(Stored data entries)
---+---
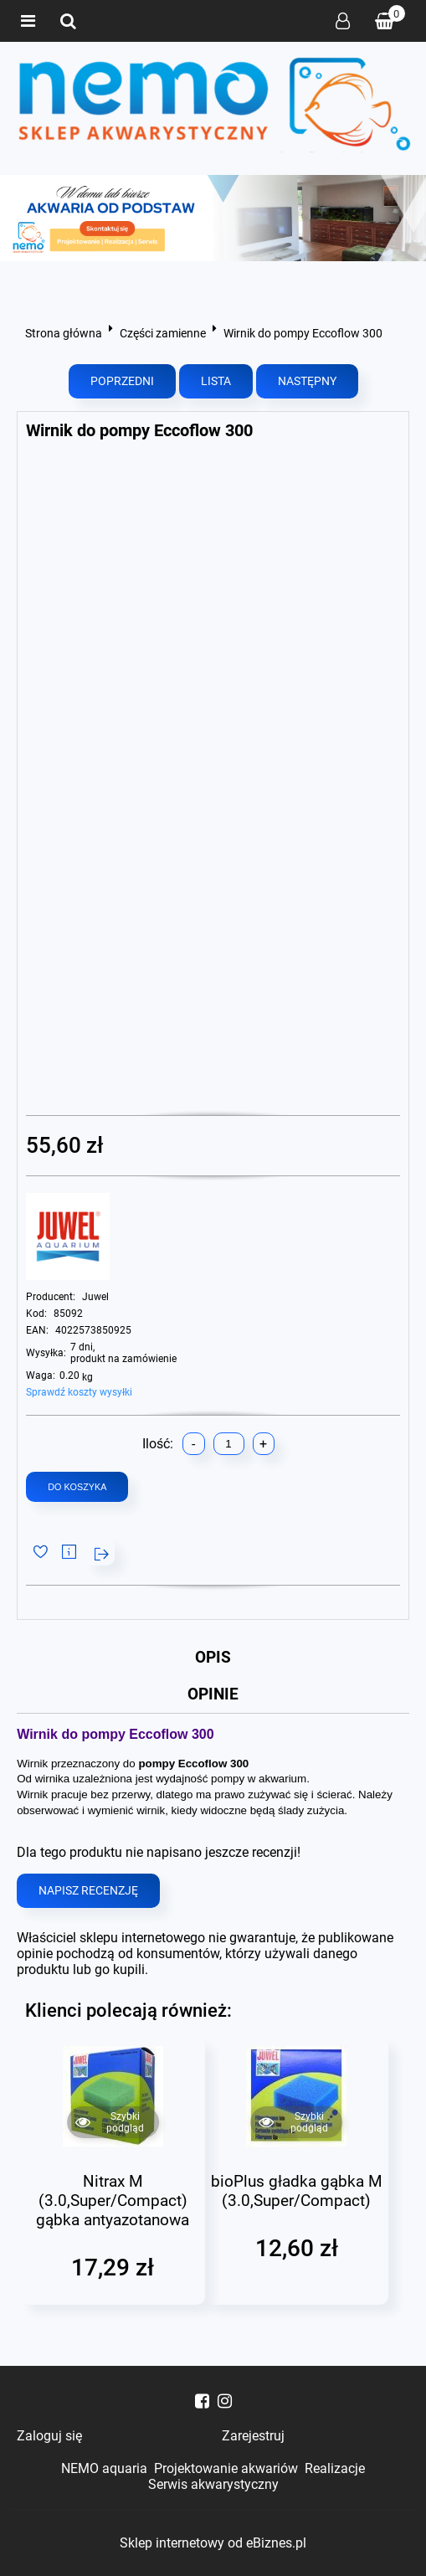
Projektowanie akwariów (226, 2468)
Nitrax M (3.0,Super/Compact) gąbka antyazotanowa (112, 2202)
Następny (307, 381)
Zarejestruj (253, 2436)
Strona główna (63, 333)
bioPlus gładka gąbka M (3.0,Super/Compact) (296, 2192)
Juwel (95, 1297)
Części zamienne (163, 333)
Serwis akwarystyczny (213, 2484)
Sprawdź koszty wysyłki (79, 1392)
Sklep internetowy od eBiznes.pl (213, 2543)
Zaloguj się (342, 21)
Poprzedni (122, 381)
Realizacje (335, 2468)
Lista (216, 381)
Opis (213, 1658)
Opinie (213, 1695)
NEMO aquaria (104, 2468)
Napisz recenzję (88, 1893)
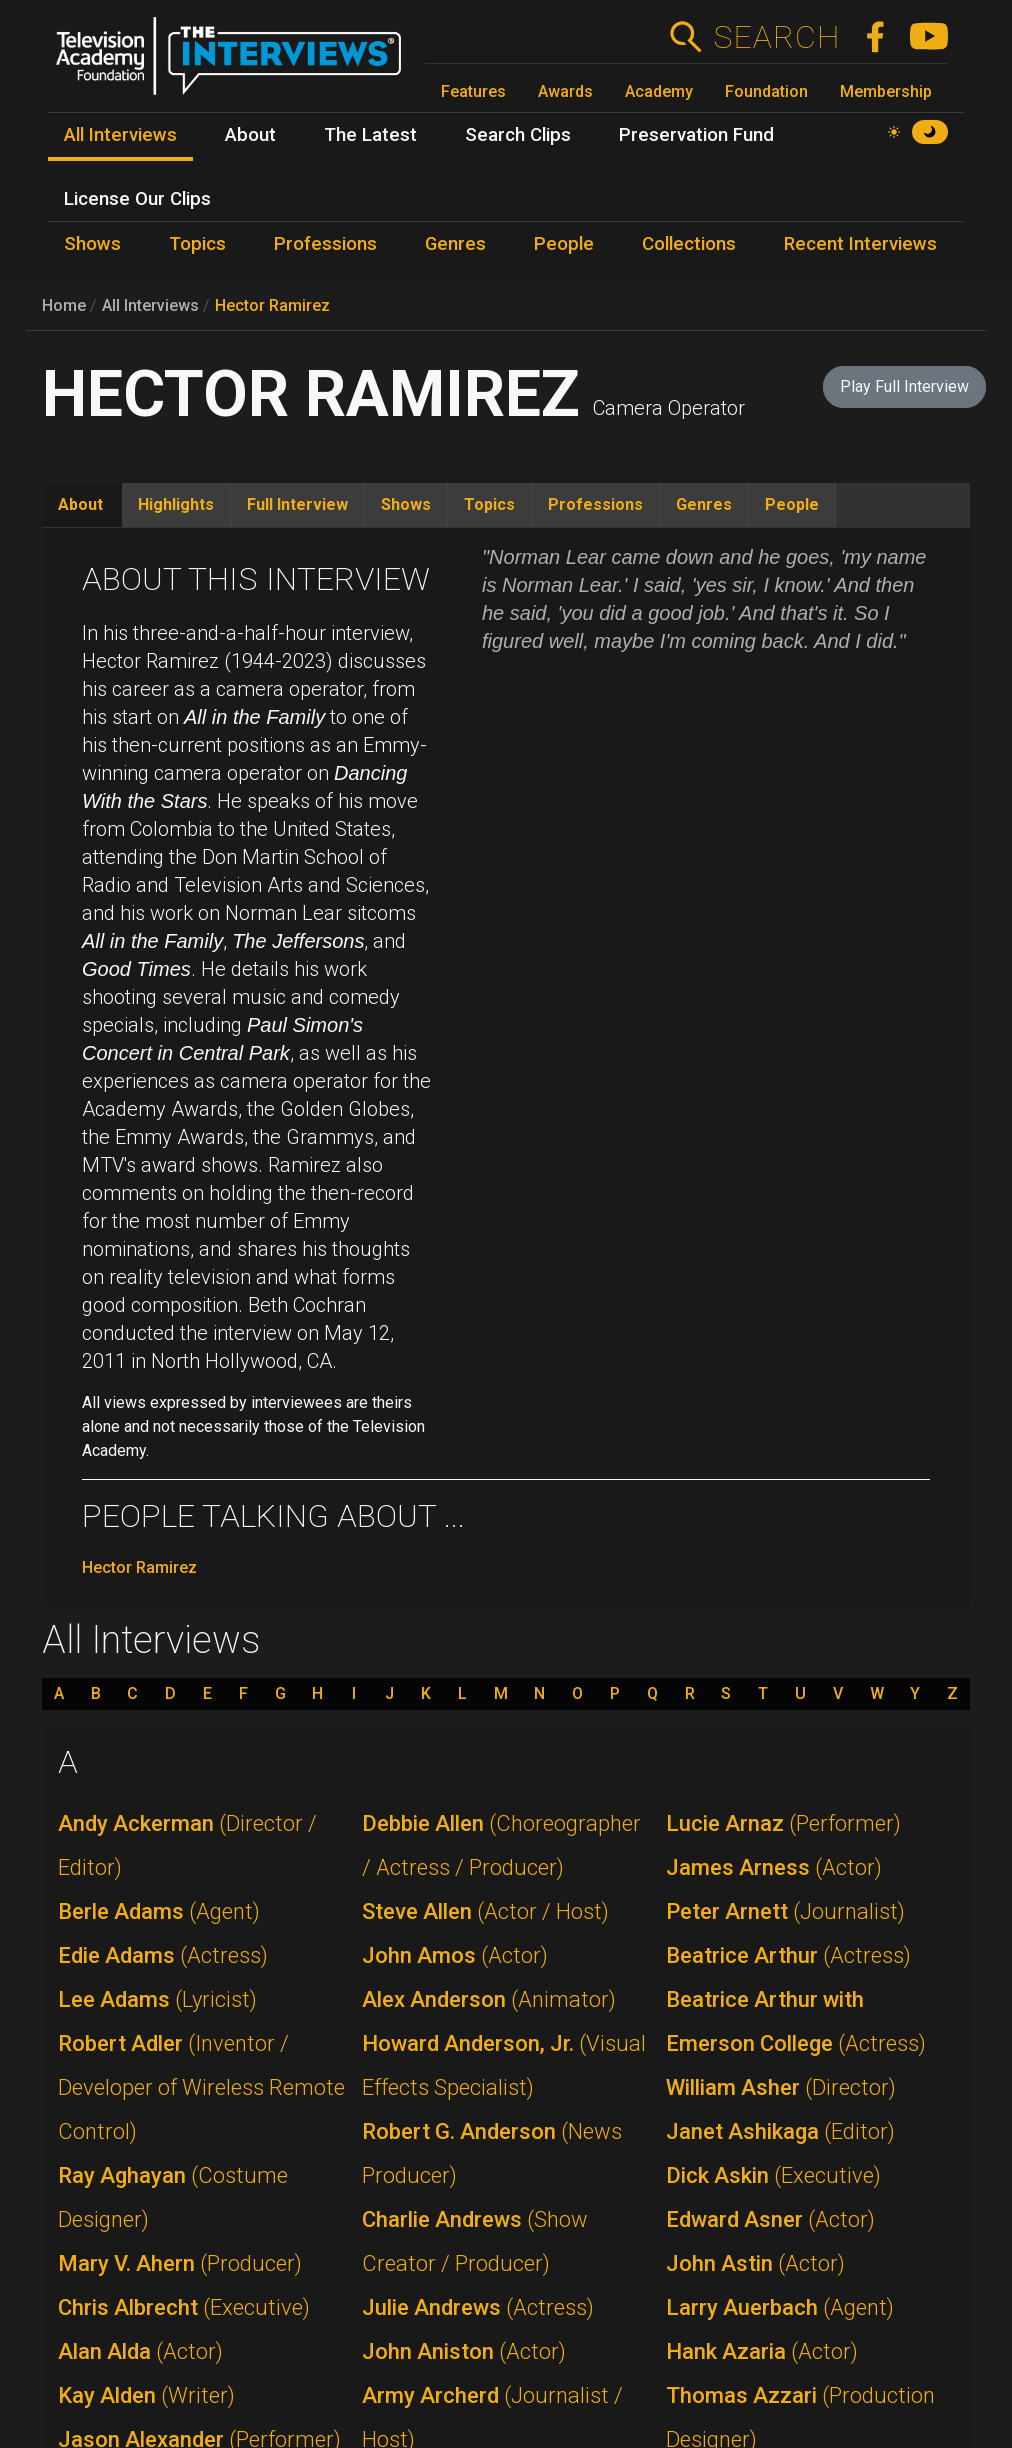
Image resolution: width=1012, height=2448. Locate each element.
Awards (565, 91)
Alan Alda (140, 2351)
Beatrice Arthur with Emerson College (796, 2021)
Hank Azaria (762, 2351)
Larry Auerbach (780, 2307)
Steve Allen (485, 1911)
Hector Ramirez (272, 305)
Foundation (766, 91)
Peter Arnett (785, 1911)
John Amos (455, 1955)
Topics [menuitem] (197, 244)
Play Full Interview (904, 386)
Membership (886, 91)
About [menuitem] (250, 135)
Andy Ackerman (187, 1845)
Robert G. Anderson (492, 2153)
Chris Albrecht (184, 2307)
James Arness (774, 1867)
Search (776, 37)
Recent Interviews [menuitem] (860, 244)
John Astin (755, 2263)
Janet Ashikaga (780, 2131)
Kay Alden (146, 2395)
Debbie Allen (501, 1845)
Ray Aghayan (173, 2197)
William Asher (781, 2087)
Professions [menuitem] (325, 244)
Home (64, 305)
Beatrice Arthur (788, 1955)
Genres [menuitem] (455, 244)
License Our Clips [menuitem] (137, 199)
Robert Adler (201, 2087)
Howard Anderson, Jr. (504, 2065)
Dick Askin (773, 2175)
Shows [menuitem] (92, 244)
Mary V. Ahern (180, 2263)
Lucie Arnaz (783, 1823)
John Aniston (464, 2351)
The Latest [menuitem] (370, 135)
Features (473, 91)
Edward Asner (770, 2219)
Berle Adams (159, 1911)
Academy (659, 91)
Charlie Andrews (475, 2241)
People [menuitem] (564, 244)
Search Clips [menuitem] (518, 135)
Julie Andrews (478, 2307)
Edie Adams (163, 1955)
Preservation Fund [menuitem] (696, 135)
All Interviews (150, 305)
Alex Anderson (489, 1999)
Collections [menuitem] (689, 244)
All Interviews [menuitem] (120, 135)
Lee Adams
---+---
▸ HOW TO COMPLETE THIS TASK: Copy the records exactly, minus any pictures.

▸ EXPECTED ANSWER:
Projektowanie akwariów (226, 2468)
Nitrax M (3.0,Super/Compact) gąbka antyazotanowa (112, 2202)
Następny (307, 381)
Zarejestruj (253, 2436)
Strona główna (63, 333)
bioPlus gładka gąbka M (3.0,Super/Compact) (296, 2192)
Juwel (95, 1297)
Części zamienne (163, 333)
Serwis akwarystyczny (213, 2484)
Sprawdź koszty wysyłki (79, 1392)
Sklep internetowy od eBiznes.pl (213, 2543)
Zaloguj się (342, 21)
Poprzedni (122, 381)
Realizacje (335, 2468)
Lista (216, 381)
Opis (213, 1658)
Opinie (213, 1695)
NEMO aquaria (104, 2468)
Napisz recenzję (88, 1893)
Image resolution: width=1012, height=2448. Locate each element.
Awards (565, 91)
Alan Alda (140, 2351)
Beatrice Arthur with Emerson College (796, 2021)
Hank Azaria (762, 2351)
Larry Auerbach (780, 2307)
Steve Allen (485, 1911)
Hector Ramirez (272, 305)
Foundation (766, 91)
Peter Arnett (785, 1911)
John Amos (455, 1955)
Topics [menuitem] (197, 244)
Play Full Interview (904, 386)
Membership (886, 91)
About [menuitem] (250, 135)
Andy Ackerman (187, 1845)
Robert G. Anderson (492, 2153)
Chris Albrecht (184, 2307)
James Arness (774, 1867)
Search (776, 37)
Recent Interviews [menuitem] (860, 244)
John Astin (755, 2263)
Janet Ashikaga (780, 2131)
Kay Alden (146, 2395)
Debbie Allen (501, 1845)
Ray Aghayan (173, 2197)
William Asher (781, 2087)
Professions [menuitem] (325, 244)
Home (64, 305)
Beatrice Arthur (788, 1955)
Genres [menuitem] (455, 244)
License Our Clips [menuitem] (137, 199)
Robert Adler (201, 2087)
Howard Anderson, Jr. (504, 2065)
Dick Askin (773, 2175)
Shows [menuitem] (92, 244)
Mary V. Ahern (180, 2263)
Lucie Arnaz (783, 1823)
John Aniston (464, 2351)
The Latest [menuitem] (370, 135)
Features (473, 91)
Edward Asner (770, 2219)
Berle Adams (159, 1911)
Academy (659, 91)
Charlie Andrews (475, 2241)
People [menuitem] (564, 244)
Search Clips [menuitem] (518, 135)
Julie Andrews (478, 2307)
Edie Adams (163, 1955)
Preservation Fund [menuitem] (696, 135)
All Interviews (150, 305)
Alex Anderson (489, 1999)
Collections [menuitem] (689, 244)
All Interviews [menuitem] (120, 135)
Lee Adams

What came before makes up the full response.